It was obvious that officials at the highest levels made the important decision to release news of the atomic bomb because of the psychological effect it may have in forcing Japan to surrender. However, there are some officials who feel privately it might have been well to keep this completely secret. Their opinion can be summed up in the comment by one spokesman: "Why bother with psychological warfare against an enemy that laready is beaten and hasnt't sense enough to quit and save herself from utter doom?"
The first news came from President Truman's office. Newsmen were summoned and the historic statement from the Chief Executive,who still is on the high seas, was given to them.
"That bomb," Mr. Truman said, "had more power than 20,000 tons of TNT. It had more than 2,000 times the blast power of the British 'Grand Slam,' which is the largest bomb (22,000 pounds) ever yet used in the history of warfare."
Explosive Charge Is Small
No details were given on the plane that carried the bomb. Nor was it stated whether the bomb was large or small. The President, however, said the explosive charge was "exceedingly small." It is known that tremendous force is packed into tiny quantities of the element that constitutes these bombs. Scientists, looking to the peacetime uses of atomic power, envisage submarines, ocean liners and planes traveling around the world on a few pounds of the element. Yet, for various reasons, the bomb used against Japan could have been extremely large.
Hiroshima, first city on earth to be the target of the "Cosmic Bomb," is a city of 318,000, which is- or was- a major quartermaster depot and port of embarkation for the Japanese.

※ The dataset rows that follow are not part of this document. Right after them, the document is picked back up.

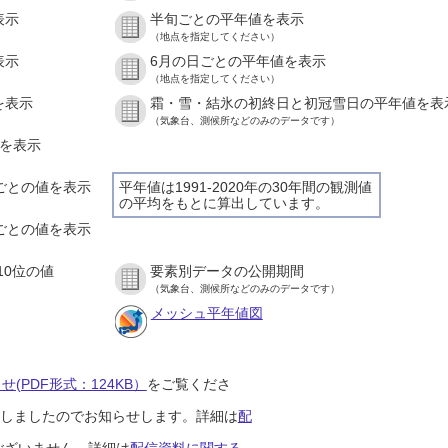
表示
半旬ごとの平年値を表示
（地点を指定してください）
表示
6月の日ごとの平年値を表示
（地点を指定してください）
を表示
霜・雪・結氷の初終日と初冠雪日の平年値を表
（気象台、測候所などのみのデータです）
値を表示
間ごとの値を表示
平年値は1991-2020年の30年間の観測値
の平均をもとに算出しています。
分ごとの値を表示
10位の値
要素別データの公開期間
（気象台、測候所などのみのデータです）
メッシュ平年値図
(PDF形式：124KB）
をご覧くださ
開始しましたのでお知らせします。詳細は
配
ございません。詳細は
配信資料に関する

In addition to large military supply depots, it manufactured ordinance, mainly large guns and tanks, and machine tools, and aircraft-ordinance parts.
President Truman grimly told the Japanese that "the end is not yet."
"In their present form these bombs are now in production," he said, "and even more powerful forms are in development."
He sketched the story of how the late President Roosevelt and Prime Minister Churchill agreed that it was wise to concentrate research in America, and how great secret cities sprang up in this country, where, at one time, 125,000 men and women labored to harness the atom. Even today more than 65,000 workers are employed.
"What has been done," he said, "is the greatest achievement of organized science in history.
"We are now prepared to obliterate more rapidly and completely every productive and enterprise the Japanese have above ground in any city. We shall destroy Japan's power to make war."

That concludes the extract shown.